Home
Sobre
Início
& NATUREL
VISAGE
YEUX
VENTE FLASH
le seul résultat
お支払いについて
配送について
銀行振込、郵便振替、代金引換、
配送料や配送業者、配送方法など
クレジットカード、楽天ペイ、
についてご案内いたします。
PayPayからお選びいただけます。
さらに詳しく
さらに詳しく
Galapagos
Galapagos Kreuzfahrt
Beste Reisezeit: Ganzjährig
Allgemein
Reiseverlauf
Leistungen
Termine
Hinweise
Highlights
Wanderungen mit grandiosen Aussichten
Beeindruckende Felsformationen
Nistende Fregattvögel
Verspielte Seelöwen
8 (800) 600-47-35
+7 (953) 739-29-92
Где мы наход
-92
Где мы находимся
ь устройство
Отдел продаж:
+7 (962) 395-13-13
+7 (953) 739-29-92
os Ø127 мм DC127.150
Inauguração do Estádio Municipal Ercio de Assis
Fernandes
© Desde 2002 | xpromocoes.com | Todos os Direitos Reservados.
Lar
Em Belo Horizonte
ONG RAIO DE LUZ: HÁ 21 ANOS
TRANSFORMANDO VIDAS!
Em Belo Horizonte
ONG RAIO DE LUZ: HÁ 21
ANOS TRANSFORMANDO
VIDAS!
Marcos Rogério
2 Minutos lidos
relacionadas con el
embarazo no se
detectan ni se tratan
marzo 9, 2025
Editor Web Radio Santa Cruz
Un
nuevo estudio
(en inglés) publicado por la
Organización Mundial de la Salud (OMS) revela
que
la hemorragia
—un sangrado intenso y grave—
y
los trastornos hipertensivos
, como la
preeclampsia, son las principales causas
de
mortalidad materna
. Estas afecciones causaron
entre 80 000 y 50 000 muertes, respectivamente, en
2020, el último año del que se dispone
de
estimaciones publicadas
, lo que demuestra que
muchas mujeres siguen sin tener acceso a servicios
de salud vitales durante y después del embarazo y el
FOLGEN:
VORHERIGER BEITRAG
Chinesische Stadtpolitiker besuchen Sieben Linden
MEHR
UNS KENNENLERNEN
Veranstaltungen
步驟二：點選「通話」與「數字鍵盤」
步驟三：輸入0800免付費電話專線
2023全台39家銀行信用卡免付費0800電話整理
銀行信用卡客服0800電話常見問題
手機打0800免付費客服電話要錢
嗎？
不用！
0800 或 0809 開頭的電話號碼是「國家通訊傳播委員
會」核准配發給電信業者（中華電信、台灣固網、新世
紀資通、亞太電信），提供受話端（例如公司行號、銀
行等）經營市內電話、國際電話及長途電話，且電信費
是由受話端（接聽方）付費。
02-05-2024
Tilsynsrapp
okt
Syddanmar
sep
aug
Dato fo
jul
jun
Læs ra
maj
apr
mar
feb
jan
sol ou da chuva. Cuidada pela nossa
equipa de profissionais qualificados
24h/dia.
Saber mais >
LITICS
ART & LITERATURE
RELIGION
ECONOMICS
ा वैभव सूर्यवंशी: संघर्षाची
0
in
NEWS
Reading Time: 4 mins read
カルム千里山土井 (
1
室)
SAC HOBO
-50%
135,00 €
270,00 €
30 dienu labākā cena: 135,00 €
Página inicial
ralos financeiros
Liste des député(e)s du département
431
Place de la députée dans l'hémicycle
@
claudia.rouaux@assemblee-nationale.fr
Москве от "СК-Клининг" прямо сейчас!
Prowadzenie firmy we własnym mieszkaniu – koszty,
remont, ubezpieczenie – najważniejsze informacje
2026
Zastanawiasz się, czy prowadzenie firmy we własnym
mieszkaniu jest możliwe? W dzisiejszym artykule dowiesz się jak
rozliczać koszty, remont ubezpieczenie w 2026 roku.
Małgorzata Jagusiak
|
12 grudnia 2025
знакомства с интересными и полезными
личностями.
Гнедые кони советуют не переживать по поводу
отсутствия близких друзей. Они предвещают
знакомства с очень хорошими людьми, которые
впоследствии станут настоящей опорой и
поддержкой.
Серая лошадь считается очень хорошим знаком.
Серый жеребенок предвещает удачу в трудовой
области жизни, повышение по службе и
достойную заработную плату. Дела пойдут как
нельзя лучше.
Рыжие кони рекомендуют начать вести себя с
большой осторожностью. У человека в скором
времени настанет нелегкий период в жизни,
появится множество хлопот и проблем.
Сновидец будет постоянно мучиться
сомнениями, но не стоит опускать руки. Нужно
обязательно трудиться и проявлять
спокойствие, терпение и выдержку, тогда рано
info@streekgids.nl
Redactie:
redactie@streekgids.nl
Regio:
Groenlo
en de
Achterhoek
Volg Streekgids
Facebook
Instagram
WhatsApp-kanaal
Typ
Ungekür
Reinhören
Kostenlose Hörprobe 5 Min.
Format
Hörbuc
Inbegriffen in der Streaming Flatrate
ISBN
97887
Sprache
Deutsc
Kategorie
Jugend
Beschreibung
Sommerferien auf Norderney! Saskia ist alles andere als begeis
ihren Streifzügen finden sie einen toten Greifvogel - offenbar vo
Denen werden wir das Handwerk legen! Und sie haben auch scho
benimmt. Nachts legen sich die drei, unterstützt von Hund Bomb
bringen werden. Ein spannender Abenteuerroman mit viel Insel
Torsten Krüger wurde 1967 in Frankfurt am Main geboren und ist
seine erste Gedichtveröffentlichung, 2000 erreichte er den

:::

Copy all the data. Match it exactly.

Home
Sobre
Início
& NATUREL
VISAGE
YEUX
VENTE FLASH
le seul résultat
お支払いについて
配送について
銀行振込、郵便振替、代金引換、
配送料や配送業者、配送方法など
クレジットカード、楽天ペイ、
についてご案内いたします。
PayPayからお選びいただけます。
さらに詳しく
さらに詳しく
Galapagos
Galapagos Kreuzfahrt
Beste Reisezeit: Ganzjährig
Allgemein
Reiseverlauf
Leistungen
Termine
Hinweise
Highlights
Wanderungen mit grandiosen Aussichten
Beeindruckende Felsformationen
Nistende Fregattvögel
Verspielte Seelöwen
8 (800) 600-47-35
+7 (953) 739-29-92
Где мы наход
-92
Где мы находимся
ь устройство
Отдел продаж:
+7 (962) 395-13-13
+7 (953) 739-29-92
os Ø127 мм DC127.150
Inauguração do Estádio Municipal Ercio de Assis
Fernandes
© Desde 2002 | xpromocoes.com | Todos os Direitos Reservados.
Lar
Em Belo Horizonte
ONG RAIO DE LUZ: HÁ 21 ANOS
TRANSFORMANDO VIDAS!
Em Belo Horizonte
ONG RAIO DE LUZ: HÁ 21
ANOS TRANSFORMANDO
VIDAS!
Marcos Rogério
2 Minutos lidos
relacionadas con el
embarazo no se
detectan ni se tratan
marzo 9, 2025
Editor Web Radio Santa Cruz
Un
nuevo estudio
(en inglés) publicado por la
Organización Mundial de la Salud (OMS) revela
que
la hemorragia
—un sangrado intenso y grave—
y
los trastornos hipertensivos
, como la
preeclampsia, son las principales causas
de
mortalidad materna
. Estas afecciones causaron
entre 80 000 y 50 000 muertes, respectivamente, en
2020, el último año del que se dispone
de
estimaciones publicadas
, lo que demuestra que
muchas mujeres siguen sin tener acceso a servicios
de salud vitales durante y después del embarazo y el
FOLGEN:
VORHERIGER BEITRAG
Chinesische Stadtpolitiker besuchen Sieben Linden
MEHR
UNS KENNENLERNEN
Veranstaltungen
步驟二：點選「通話」與「數字鍵盤」
步驟三：輸入0800免付費電話專線
2023全台39家銀行信用卡免付費0800電話整理
銀行信用卡客服0800電話常見問題
手機打0800免付費客服電話要錢
嗎？
不用！
0800 或 0809 開頭的電話號碼是「國家通訊傳播委員
會」核准配發給電信業者（中華電信、台灣固網、新世
紀資通、亞太電信），提供受話端（例如公司行號、銀
行等）經營市內電話、國際電話及長途電話，且電信費
是由受話端（接聽方）付費。
02-05-2024
Tilsynsrapp
okt
Syddanmar
sep
aug
Dato fo
jul
jun
Læs ra
maj
apr
mar
feb
jan
sol ou da chuva. Cuidada pela nossa
equipa de profissionais qualificados
24h/dia.
Saber mais >
LITICS
ART & LITERATURE
RELIGION
ECONOMICS
ा वैभव सूर्यवंशी: संघर्षाची
0
in
NEWS
Reading Time: 4 mins read
カルム千里山土井 (
1
室)
SAC HOBO
-50%
135,00 €
270,00 €
30 dienu labākā cena: 135,00 €
Página inicial
ralos financeiros
Liste des député(e)s du département
431
Place de la députée dans l'hémicycle
@
claudia.rouaux@assemblee-nationale.fr
Москве от "СК-Клининг" прямо сейчас!
Prowadzenie firmy we własnym mieszkaniu – koszty,
remont, ubezpieczenie – najważniejsze informacje
2026
Zastanawiasz się, czy prowadzenie firmy we własnym
mieszkaniu jest możliwe? W dzisiejszym artykule dowiesz się jak
rozliczać koszty, remont ubezpieczenie w 2026 roku.
Małgorzata Jagusiak
|
12 grudnia 2025
знакомства с интересными и полезными
личностями.
Гнедые кони советуют не переживать по поводу
отсутствия близких друзей. Они предвещают
знакомства с очень хорошими людьми, которые
впоследствии станут настоящей опорой и
поддержкой.
Серая лошадь считается очень хорошим знаком.
Серый жеребенок предвещает удачу в трудовой
области жизни, повышение по службе и
достойную заработную плату. Дела пойдут как
нельзя лучше.
Рыжие кони рекомендуют начать вести себя с
большой осторожностью. У человека в скором
времени настанет нелегкий период в жизни,
появится множество хлопот и проблем.
Сновидец будет постоянно мучиться
сомнениями, но не стоит опускать руки. Нужно
обязательно трудиться и проявлять
спокойствие, терпение и выдержку, тогда рано
info@streekgids.nl
Redactie:
redactie@streekgids.nl
Regio:
Groenlo
en de
Achterhoek
Volg Streekgids
Facebook
Instagram
WhatsApp-kanaal
Typ
Ungekür
Reinhören
Kostenlose Hörprobe 5 Min.
Format
Hörbuc
Inbegriffen in der Streaming Flatrate
ISBN
97887
Sprache
Deutsc
Kategorie
Jugend
Beschreibung
Sommerferien auf Norderney! Saskia ist alles andere als begeis
ihren Streifzügen finden sie einen toten Greifvogel - offenbar vo
Denen werden wir das Handwerk legen! Und sie haben auch scho
benimmt. Nachts legen sich die drei, unterstützt von Hund Bomb
bringen werden. Ein spannender Abenteuerroman mit viel Insel
Torsten Krüger wurde 1967 in Frankfurt am Main geboren und ist
seine erste Gedichtveröffentlichung, 2000 erreichte er den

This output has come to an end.